┌────────
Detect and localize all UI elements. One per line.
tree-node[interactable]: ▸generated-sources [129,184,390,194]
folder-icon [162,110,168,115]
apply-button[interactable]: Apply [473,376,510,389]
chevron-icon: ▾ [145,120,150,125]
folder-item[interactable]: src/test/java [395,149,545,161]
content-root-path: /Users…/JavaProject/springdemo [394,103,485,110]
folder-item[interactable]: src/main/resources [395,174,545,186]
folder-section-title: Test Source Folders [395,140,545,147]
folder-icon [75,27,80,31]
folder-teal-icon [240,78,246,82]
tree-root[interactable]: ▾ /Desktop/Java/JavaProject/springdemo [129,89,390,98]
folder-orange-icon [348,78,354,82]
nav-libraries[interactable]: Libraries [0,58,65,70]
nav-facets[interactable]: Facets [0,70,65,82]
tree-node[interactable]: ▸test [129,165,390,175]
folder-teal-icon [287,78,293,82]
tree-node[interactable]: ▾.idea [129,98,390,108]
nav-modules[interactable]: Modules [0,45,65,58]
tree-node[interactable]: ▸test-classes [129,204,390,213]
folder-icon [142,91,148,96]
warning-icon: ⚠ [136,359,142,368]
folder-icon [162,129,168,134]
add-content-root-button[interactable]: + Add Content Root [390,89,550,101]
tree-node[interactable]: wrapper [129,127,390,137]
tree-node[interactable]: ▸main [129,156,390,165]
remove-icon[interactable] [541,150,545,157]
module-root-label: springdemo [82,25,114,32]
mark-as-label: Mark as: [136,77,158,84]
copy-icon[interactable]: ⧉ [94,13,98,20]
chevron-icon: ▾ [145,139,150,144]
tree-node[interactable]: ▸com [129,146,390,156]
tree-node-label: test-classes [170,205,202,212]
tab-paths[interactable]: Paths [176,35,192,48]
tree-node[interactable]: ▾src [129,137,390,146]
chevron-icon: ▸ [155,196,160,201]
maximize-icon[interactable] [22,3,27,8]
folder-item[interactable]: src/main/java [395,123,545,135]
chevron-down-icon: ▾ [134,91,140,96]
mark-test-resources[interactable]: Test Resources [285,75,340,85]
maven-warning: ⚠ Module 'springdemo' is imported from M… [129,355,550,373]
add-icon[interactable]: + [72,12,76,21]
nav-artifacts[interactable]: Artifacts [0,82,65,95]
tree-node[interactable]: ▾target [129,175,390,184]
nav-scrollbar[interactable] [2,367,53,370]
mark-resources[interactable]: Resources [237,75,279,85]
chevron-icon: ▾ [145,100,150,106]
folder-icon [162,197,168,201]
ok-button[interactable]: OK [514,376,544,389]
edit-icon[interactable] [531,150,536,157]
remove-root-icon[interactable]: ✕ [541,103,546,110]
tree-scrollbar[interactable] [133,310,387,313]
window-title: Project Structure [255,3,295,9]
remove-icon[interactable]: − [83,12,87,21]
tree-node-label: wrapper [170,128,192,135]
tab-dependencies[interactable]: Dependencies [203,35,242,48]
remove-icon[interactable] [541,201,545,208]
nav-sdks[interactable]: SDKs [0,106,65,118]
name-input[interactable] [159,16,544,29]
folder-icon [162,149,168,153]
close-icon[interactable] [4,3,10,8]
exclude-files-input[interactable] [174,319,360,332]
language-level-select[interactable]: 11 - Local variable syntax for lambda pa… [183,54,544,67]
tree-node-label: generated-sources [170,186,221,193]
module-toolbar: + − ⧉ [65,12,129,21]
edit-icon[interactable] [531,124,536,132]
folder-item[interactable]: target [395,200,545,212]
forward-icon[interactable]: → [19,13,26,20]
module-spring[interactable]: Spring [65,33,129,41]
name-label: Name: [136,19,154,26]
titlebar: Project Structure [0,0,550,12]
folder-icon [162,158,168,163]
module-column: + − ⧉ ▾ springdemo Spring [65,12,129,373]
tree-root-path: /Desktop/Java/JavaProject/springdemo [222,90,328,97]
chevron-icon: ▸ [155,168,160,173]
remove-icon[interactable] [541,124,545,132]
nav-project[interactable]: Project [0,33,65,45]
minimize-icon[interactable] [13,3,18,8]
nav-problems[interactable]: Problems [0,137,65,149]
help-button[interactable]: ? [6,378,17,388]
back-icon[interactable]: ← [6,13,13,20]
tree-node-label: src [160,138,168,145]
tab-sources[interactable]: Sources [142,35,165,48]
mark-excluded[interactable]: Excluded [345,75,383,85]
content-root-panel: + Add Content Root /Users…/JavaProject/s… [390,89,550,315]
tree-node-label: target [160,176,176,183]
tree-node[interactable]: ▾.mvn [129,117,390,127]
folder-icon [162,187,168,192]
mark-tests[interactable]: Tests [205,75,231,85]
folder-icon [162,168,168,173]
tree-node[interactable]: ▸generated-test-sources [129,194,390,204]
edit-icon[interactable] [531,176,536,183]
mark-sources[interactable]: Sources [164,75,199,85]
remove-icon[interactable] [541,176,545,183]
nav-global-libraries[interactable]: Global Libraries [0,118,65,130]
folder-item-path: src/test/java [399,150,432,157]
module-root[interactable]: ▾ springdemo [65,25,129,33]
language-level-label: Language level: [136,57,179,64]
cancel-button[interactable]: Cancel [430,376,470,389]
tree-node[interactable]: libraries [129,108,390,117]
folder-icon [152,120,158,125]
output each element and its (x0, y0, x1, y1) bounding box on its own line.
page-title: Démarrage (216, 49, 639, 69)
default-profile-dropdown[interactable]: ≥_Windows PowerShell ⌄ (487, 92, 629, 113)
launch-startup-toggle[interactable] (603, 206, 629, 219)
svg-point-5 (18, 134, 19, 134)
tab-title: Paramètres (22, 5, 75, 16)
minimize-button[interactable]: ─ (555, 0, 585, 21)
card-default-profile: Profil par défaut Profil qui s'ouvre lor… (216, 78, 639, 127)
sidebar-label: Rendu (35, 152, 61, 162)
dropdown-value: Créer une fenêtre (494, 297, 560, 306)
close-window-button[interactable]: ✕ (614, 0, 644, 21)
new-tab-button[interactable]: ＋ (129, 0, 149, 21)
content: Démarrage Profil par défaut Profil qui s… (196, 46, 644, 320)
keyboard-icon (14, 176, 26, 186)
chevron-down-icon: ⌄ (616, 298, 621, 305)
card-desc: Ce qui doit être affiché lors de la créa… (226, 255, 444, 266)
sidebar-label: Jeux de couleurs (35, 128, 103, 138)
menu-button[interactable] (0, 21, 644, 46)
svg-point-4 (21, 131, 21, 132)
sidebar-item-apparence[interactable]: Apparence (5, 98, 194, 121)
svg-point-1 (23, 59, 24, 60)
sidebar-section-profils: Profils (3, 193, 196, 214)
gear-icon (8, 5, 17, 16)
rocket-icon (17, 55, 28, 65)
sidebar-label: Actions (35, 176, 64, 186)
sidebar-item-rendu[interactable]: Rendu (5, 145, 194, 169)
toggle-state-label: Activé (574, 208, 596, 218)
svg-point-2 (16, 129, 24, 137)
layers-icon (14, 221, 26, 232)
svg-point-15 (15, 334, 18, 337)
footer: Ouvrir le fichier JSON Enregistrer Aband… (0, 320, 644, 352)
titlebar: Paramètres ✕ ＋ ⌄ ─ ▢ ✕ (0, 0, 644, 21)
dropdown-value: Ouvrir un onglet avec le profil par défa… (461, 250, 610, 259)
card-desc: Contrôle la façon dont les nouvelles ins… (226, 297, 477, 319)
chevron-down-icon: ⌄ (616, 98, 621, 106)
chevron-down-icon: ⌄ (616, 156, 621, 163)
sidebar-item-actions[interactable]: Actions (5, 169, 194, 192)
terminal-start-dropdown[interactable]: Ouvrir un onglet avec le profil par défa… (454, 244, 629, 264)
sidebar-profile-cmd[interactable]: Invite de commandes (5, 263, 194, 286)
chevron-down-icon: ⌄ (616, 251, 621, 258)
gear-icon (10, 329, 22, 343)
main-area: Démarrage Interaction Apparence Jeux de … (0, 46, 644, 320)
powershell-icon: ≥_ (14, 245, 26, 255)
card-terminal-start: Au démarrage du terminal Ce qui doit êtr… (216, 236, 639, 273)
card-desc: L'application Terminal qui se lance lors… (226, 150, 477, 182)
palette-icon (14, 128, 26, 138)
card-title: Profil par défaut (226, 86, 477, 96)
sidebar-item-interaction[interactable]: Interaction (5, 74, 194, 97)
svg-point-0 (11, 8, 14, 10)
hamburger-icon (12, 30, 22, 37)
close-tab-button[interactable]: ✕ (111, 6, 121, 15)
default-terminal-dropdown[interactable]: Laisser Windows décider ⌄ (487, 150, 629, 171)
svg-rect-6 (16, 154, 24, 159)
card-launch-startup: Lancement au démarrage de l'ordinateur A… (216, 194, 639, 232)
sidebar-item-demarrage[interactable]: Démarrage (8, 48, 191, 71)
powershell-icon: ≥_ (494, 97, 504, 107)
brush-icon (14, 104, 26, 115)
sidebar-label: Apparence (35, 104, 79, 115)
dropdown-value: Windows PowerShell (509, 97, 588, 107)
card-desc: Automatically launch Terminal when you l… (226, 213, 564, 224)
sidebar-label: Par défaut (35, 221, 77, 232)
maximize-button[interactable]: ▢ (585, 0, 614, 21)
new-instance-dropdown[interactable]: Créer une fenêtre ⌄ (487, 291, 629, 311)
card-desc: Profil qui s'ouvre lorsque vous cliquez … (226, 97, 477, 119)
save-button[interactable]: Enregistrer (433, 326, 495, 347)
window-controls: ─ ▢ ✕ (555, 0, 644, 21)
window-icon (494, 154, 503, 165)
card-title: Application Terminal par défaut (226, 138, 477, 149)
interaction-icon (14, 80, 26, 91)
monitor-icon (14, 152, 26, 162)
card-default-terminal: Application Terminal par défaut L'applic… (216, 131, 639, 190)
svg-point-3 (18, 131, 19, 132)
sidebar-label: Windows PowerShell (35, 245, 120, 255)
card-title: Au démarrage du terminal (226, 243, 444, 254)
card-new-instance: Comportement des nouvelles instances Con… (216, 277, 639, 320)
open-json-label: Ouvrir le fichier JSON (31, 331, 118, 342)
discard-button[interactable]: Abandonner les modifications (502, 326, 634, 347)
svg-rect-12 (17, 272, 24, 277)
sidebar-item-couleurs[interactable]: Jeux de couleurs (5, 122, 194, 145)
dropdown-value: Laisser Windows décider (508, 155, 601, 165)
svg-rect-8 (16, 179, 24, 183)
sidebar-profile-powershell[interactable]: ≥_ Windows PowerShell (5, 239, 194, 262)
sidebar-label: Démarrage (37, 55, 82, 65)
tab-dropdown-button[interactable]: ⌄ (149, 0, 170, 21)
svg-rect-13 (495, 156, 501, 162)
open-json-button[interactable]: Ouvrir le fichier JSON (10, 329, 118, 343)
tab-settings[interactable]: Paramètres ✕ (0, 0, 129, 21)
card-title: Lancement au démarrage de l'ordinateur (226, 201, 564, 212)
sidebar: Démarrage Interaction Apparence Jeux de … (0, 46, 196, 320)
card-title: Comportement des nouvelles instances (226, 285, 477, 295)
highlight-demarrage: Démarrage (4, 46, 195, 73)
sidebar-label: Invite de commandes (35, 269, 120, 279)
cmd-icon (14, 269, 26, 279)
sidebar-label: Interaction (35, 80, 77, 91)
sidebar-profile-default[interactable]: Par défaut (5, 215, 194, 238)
└────────
● **TASK REQUIREMENTS**
Copy out every line of the records that the string "classes" appears in.

● **ANSWER BOX**
tree-node[interactable]: ▸test-classes [129,204,390,213]
tree-node-label: test-classes [170,205,202,212]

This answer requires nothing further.